» About this task: Return every line of the data below that includes the string "entities".

» Data listing:
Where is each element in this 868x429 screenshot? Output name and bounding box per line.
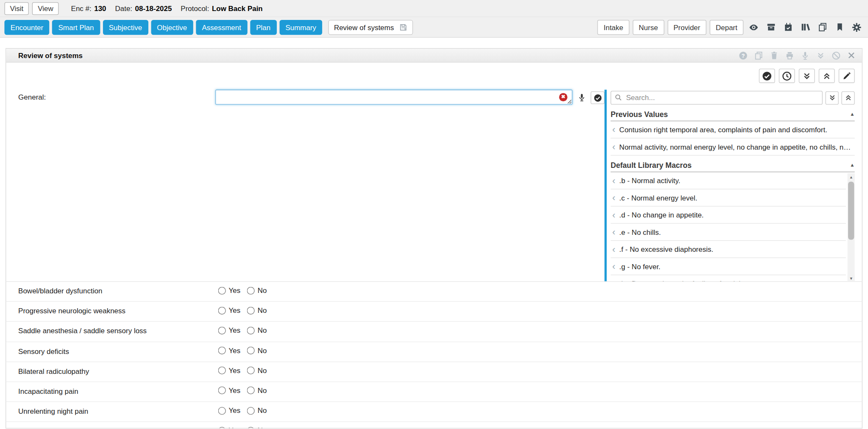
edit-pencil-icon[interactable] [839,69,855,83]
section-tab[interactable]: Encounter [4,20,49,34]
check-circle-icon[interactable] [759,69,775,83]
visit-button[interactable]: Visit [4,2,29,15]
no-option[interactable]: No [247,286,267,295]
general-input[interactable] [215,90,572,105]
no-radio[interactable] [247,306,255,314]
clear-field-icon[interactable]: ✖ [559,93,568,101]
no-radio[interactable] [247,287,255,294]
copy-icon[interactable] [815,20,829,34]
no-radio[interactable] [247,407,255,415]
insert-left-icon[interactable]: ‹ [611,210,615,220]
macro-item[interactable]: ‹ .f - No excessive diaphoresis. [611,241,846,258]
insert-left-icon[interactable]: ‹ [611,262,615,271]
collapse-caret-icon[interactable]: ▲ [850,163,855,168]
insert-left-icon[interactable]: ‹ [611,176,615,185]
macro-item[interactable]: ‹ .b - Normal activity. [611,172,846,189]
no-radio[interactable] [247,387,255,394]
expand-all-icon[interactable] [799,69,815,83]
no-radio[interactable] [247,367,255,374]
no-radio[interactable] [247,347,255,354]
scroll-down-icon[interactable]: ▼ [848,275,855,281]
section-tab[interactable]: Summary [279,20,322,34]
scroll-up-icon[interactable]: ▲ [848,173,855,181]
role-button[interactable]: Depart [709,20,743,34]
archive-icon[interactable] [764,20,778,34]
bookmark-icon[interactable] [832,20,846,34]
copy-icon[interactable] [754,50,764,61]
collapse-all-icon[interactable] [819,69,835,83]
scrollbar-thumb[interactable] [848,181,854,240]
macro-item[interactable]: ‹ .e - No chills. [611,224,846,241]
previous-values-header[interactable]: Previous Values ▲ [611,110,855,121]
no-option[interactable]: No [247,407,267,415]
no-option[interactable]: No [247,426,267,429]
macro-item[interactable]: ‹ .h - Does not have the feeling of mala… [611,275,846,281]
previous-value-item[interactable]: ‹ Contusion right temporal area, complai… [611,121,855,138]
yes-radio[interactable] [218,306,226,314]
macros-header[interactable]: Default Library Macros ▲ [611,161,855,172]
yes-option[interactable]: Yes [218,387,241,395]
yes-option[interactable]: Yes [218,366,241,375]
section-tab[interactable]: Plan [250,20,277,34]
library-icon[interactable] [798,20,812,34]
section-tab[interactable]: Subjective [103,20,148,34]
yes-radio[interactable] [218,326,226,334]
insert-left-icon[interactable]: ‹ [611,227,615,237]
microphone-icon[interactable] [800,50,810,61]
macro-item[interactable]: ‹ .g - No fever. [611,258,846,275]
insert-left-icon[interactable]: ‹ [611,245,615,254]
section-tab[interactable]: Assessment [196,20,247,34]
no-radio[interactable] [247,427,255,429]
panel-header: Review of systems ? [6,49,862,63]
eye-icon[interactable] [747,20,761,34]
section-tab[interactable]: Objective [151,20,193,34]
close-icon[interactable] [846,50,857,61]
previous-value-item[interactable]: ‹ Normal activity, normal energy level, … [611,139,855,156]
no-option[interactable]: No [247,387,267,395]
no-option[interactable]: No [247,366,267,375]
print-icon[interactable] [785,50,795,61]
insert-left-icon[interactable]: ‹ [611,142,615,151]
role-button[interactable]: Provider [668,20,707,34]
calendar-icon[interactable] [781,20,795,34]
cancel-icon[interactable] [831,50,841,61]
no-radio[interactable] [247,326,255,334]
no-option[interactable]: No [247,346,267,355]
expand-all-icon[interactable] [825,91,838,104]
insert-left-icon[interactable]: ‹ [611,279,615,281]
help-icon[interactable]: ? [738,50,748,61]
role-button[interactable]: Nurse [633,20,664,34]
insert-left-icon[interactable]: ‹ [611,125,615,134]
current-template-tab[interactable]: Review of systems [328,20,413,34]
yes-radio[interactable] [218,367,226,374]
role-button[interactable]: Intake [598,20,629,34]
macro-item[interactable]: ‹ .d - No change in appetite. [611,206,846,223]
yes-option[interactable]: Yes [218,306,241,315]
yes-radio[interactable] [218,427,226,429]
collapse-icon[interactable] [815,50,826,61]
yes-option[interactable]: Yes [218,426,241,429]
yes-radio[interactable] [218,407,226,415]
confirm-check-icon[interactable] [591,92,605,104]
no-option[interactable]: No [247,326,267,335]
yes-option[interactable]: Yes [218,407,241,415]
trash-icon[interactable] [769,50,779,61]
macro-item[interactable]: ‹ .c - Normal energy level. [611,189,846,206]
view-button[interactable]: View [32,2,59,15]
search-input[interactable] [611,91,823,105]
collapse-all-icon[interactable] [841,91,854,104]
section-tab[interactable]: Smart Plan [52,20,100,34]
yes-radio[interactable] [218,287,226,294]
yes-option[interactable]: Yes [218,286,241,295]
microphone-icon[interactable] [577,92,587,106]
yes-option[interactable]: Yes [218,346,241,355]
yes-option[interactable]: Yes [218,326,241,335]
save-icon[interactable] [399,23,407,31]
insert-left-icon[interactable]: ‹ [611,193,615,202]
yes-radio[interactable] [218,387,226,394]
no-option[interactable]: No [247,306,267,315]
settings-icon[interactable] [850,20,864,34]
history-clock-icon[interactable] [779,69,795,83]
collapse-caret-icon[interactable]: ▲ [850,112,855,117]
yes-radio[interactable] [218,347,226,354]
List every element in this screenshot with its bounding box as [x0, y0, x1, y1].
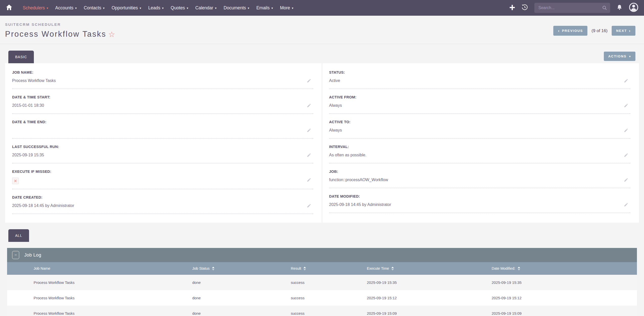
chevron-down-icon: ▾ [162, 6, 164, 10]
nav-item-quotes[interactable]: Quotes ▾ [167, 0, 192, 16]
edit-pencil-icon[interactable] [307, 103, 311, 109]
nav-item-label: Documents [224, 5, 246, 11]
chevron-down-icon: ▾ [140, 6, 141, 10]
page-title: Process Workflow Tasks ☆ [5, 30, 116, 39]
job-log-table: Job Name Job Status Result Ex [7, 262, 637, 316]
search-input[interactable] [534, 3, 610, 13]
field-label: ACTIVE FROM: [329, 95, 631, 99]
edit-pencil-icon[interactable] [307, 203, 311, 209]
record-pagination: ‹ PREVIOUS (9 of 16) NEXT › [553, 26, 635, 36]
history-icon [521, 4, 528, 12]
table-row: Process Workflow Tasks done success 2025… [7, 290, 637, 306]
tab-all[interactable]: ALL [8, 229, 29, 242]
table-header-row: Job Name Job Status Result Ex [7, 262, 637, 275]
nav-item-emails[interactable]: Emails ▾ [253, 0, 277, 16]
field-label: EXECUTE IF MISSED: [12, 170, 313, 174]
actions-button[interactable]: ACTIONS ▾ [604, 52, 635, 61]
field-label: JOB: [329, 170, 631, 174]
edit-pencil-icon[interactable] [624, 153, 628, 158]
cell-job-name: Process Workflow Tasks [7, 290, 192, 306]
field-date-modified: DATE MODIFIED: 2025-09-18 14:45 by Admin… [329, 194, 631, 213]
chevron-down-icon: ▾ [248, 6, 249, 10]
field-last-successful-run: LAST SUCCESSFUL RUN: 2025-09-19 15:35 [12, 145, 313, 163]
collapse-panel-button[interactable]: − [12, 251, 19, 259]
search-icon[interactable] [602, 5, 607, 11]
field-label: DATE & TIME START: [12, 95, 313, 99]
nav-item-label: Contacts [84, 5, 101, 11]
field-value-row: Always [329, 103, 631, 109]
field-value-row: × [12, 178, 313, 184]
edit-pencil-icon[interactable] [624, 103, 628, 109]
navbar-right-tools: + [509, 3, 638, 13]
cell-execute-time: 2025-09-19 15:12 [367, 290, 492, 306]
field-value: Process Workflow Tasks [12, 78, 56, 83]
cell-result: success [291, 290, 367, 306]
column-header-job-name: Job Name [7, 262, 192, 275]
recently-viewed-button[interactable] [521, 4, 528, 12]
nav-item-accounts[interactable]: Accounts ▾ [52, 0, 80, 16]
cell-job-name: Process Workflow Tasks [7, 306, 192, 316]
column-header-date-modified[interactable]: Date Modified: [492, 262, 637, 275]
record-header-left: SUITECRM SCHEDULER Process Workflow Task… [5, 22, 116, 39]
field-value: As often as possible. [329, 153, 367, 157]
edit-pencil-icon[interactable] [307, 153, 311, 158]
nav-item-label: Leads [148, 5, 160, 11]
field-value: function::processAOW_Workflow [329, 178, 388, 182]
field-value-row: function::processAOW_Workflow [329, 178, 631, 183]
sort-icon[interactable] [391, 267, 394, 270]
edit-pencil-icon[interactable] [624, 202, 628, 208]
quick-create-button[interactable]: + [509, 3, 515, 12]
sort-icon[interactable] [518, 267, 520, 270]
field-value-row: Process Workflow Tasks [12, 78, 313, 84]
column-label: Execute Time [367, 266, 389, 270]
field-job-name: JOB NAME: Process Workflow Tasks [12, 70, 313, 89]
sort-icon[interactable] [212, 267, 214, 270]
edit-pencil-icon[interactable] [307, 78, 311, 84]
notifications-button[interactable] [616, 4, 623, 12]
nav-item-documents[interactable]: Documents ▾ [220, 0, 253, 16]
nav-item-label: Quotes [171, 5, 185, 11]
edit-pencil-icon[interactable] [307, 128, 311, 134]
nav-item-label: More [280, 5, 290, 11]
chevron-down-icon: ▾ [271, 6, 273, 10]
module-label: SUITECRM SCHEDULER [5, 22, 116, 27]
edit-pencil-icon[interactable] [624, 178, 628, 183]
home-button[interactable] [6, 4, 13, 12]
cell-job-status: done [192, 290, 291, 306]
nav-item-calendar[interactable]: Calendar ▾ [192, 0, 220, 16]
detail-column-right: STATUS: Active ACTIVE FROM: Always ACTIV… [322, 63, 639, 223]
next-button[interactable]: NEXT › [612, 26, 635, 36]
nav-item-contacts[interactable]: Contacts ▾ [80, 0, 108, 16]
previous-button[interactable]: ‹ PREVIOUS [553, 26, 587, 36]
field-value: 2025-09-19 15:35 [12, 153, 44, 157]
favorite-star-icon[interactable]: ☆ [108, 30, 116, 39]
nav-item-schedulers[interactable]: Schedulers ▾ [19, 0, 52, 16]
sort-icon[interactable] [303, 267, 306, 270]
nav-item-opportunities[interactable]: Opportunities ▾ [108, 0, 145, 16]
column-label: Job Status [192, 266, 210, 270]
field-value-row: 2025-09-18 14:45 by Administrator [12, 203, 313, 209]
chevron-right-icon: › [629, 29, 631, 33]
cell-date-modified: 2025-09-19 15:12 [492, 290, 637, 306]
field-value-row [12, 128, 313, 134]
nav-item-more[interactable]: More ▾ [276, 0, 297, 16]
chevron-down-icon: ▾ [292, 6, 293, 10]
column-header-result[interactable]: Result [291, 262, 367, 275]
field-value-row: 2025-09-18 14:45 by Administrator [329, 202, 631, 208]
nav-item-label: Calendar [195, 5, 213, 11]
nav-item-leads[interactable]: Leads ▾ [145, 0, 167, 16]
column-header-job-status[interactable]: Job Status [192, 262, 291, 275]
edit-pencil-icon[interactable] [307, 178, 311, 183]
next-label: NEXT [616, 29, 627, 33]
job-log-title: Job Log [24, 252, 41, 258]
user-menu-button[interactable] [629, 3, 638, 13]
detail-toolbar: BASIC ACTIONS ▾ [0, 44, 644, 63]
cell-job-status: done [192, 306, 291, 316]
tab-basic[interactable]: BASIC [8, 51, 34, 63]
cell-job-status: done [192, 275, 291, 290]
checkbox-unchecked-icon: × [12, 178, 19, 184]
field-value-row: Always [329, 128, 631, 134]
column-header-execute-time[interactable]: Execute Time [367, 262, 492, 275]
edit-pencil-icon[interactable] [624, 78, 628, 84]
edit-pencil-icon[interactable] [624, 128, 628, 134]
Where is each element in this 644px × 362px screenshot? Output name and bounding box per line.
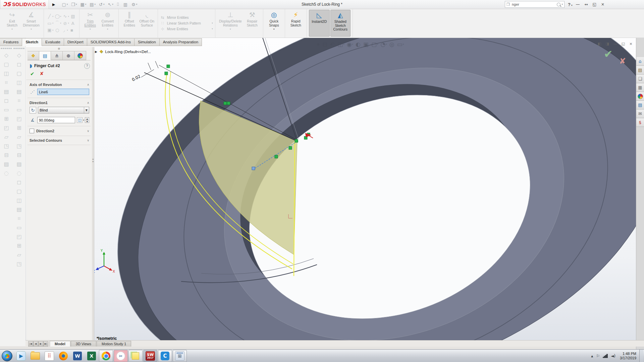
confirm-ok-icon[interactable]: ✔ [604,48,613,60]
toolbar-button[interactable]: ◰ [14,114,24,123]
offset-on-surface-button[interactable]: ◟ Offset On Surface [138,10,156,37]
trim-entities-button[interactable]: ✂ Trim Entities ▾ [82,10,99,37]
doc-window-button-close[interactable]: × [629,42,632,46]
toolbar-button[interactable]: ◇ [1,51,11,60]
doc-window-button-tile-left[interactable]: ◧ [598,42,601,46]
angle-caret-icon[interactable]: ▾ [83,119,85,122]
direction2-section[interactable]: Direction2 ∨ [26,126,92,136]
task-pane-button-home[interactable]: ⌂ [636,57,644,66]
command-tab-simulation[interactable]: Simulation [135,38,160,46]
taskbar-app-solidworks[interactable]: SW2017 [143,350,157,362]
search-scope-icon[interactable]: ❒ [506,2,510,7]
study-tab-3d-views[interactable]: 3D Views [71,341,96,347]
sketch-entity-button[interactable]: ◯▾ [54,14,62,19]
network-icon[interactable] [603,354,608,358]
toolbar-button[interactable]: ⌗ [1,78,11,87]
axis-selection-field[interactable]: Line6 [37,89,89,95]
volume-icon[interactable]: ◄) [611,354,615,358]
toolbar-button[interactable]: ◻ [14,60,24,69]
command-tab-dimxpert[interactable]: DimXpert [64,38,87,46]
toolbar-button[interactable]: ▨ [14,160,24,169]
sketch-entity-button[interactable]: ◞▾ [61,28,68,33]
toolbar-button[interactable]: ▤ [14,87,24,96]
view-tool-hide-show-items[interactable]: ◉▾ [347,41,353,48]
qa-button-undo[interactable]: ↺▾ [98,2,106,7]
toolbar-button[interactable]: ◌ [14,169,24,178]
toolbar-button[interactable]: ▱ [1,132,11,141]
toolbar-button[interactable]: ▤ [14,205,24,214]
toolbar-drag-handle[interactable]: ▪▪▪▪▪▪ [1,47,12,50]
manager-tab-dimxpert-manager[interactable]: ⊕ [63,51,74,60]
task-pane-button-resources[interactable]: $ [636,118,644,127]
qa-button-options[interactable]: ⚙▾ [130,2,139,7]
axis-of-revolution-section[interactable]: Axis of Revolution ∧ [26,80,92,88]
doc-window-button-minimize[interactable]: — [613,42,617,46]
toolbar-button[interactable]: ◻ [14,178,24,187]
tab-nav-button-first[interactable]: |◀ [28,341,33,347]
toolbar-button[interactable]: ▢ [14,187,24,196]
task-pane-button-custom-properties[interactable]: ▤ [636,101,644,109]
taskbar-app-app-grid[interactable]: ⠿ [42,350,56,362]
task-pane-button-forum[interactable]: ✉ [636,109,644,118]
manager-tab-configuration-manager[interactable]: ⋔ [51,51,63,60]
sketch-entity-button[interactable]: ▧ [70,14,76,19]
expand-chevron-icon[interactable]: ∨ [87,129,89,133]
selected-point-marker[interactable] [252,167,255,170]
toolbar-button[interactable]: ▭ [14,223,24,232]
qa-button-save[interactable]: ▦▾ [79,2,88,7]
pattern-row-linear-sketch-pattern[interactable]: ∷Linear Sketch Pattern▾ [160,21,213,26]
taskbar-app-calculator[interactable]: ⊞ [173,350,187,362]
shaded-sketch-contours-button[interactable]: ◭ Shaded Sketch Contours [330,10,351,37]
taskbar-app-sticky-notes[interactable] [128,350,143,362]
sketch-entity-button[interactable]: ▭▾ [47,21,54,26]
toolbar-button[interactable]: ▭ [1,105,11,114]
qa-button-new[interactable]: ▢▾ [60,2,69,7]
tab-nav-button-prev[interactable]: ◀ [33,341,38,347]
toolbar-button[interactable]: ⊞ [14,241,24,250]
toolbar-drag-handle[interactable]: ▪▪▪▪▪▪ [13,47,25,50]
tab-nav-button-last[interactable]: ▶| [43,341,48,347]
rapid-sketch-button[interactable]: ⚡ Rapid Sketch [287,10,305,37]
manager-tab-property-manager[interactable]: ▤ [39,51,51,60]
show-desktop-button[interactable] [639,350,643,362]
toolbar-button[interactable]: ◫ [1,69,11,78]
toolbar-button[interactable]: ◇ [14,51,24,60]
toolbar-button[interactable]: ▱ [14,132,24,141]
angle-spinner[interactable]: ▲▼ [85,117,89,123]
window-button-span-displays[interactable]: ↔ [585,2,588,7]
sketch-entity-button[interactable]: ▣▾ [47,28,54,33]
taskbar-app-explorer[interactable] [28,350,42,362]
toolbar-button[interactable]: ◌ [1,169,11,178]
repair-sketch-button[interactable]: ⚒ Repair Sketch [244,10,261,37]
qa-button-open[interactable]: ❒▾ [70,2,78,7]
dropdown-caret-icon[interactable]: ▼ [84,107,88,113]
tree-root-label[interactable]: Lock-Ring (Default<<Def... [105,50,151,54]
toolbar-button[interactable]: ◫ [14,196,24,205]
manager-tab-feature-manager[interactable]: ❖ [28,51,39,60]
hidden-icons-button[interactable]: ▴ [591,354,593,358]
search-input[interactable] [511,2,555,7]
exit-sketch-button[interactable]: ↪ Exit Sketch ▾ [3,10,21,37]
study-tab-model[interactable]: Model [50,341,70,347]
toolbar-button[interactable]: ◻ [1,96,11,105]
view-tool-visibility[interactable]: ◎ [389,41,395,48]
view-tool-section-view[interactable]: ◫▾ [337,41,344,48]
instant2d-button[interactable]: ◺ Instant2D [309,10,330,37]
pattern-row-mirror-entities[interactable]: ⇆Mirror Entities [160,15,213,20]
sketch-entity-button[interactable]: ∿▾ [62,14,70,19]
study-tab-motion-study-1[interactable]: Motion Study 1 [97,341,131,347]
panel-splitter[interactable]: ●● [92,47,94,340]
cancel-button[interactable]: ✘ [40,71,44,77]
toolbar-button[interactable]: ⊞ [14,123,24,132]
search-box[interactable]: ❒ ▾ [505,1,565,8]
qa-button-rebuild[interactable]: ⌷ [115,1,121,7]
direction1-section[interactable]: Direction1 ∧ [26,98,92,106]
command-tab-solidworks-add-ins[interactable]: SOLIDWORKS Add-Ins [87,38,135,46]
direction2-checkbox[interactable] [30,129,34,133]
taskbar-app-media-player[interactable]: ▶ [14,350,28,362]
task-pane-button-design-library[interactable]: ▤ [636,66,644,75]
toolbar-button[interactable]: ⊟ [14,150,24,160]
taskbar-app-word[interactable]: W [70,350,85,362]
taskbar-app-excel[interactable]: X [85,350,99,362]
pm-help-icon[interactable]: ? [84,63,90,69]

» Response:
trim-entities-button[interactable]: ✂ Trim Entities ▾ [82,10,99,37]
pattern-row-mirror-entities[interactable]: ⇆Mirror Entities [160,15,213,20]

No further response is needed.